EXERCISE ▸ The stretch from the line with "là có rất nhiều kết" through the line with "thừa, không trầy xước." in the records below: write it out exactly, and nothing else.

(Items from a data source)
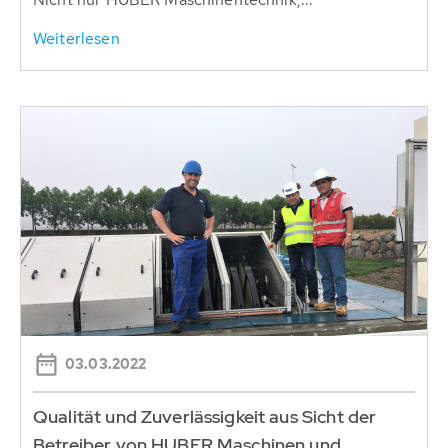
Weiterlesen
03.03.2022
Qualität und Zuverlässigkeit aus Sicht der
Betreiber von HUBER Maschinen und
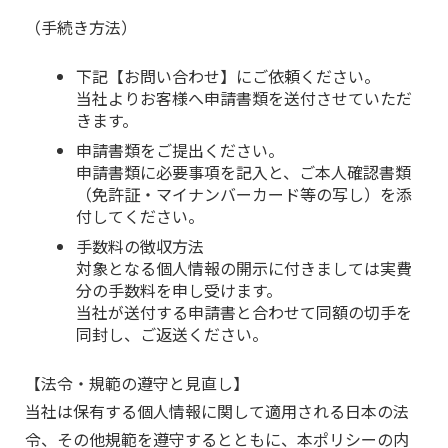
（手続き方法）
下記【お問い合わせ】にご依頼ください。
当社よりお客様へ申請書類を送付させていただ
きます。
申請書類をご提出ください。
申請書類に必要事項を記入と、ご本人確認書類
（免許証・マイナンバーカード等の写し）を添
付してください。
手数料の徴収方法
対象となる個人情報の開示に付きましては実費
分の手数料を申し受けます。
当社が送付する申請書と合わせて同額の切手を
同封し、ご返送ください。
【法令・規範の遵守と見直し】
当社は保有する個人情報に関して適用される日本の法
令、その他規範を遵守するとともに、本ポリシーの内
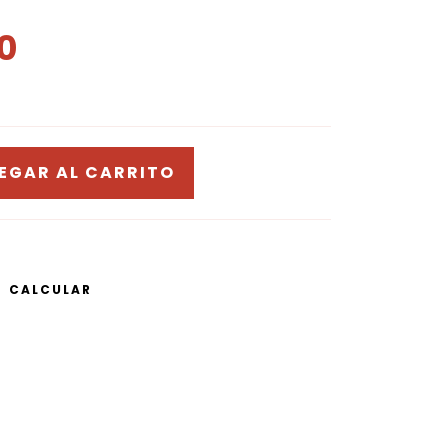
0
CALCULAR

--

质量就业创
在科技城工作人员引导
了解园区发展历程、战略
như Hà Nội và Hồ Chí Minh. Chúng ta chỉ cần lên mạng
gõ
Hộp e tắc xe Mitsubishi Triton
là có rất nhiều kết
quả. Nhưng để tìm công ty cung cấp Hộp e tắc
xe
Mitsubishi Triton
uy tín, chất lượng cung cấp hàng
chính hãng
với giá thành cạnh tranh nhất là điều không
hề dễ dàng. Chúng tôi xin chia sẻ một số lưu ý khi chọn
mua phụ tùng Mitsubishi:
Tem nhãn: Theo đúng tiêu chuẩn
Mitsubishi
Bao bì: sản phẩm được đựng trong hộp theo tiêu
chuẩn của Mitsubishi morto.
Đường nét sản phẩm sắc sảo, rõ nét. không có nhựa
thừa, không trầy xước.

ANSWER TO THIS PROBLEM ▸
là có rất nhiều kết
quả. Nhưng để tìm công ty cung cấp Hộp e tắc
xe
Mitsubishi Triton
uy tín, chất lượng cung cấp hàng
chính hãng
với giá thành cạnh tranh nhất là điều không
hề dễ dàng. Chúng tôi xin chia sẻ một số lưu ý khi chọn
mua phụ tùng Mitsubishi:
Tem nhãn: Theo đúng tiêu chuẩn
Mitsubishi
Bao bì: sản phẩm được đựng trong hộp theo tiêu
chuẩn của Mitsubishi morto.
Đường nét sản phẩm sắc sảo, rõ nét. không có nhựa
thừa, không trầy xước.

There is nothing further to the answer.